Supplied records:
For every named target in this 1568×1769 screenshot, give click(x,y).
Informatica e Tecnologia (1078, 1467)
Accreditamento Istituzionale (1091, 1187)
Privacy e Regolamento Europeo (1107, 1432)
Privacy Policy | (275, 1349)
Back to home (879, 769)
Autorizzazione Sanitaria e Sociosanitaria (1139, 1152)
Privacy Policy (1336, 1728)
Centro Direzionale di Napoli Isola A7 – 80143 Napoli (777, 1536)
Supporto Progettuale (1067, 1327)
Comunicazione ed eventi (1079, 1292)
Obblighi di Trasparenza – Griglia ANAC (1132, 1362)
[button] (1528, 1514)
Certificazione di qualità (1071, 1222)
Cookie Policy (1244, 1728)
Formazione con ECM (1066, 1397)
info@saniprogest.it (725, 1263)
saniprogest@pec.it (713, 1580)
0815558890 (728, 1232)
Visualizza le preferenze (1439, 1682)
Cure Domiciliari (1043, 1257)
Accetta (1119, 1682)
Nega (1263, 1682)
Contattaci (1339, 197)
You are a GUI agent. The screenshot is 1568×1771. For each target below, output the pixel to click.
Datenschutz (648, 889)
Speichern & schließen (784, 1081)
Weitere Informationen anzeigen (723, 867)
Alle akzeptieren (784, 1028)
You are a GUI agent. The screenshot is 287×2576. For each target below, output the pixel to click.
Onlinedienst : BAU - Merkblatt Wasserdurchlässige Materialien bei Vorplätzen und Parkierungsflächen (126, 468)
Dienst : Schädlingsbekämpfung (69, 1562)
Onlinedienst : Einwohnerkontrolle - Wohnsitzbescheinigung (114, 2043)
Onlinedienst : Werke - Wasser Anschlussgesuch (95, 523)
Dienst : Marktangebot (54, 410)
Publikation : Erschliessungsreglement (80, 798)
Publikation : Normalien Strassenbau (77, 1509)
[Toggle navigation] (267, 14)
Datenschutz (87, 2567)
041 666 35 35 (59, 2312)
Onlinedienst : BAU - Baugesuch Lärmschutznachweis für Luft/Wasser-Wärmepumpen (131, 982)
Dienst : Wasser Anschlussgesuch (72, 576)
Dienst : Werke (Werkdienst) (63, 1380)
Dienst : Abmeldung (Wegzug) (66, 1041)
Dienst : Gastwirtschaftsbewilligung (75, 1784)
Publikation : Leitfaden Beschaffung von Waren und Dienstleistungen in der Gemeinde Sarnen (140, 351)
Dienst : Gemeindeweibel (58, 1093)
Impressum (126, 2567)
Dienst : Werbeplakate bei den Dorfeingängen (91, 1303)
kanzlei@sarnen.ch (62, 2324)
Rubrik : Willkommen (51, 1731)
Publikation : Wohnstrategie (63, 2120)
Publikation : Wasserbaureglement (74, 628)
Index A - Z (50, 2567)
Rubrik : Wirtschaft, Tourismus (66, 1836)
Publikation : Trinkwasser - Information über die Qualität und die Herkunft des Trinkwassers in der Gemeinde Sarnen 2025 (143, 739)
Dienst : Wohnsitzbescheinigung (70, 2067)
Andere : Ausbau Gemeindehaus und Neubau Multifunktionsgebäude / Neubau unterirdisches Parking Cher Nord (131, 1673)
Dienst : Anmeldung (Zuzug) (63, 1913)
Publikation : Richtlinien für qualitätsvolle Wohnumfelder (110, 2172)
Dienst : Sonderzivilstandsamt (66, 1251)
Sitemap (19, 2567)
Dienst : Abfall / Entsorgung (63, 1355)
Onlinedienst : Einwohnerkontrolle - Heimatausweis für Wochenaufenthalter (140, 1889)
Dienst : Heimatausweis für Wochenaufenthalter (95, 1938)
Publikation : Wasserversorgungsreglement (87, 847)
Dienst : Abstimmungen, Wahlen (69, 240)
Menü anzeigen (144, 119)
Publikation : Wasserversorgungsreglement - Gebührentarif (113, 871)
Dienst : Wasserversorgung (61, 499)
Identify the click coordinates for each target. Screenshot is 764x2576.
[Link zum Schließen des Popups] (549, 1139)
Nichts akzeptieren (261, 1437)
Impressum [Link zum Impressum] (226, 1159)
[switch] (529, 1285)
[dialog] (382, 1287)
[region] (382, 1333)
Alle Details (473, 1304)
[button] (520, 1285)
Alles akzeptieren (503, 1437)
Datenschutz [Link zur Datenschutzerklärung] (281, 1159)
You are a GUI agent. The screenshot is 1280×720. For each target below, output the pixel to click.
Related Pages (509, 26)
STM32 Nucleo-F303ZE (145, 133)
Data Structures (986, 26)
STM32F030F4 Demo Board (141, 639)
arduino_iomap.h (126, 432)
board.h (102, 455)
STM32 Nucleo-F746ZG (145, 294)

The task:
Give again exactly, and only, the lines above starting at the one with "Privacy Policy (1336, 1728)" and ending at the one with "saniprogest@pec.it (713, 1580)".

Response:
Privacy Policy (1336, 1728)
Centro Direzionale di Napoli Isola A7 – 80143 Napoli (777, 1536)
Supporto Progettuale (1067, 1327)
Comunicazione ed eventi (1079, 1292)
Obblighi di Trasparenza – Griglia ANAC (1132, 1362)
[button] (1528, 1514)
Certificazione di qualità (1071, 1222)
Cookie Policy (1244, 1728)
Formazione con ECM (1066, 1397)
info@saniprogest.it (725, 1263)
saniprogest@pec.it (713, 1580)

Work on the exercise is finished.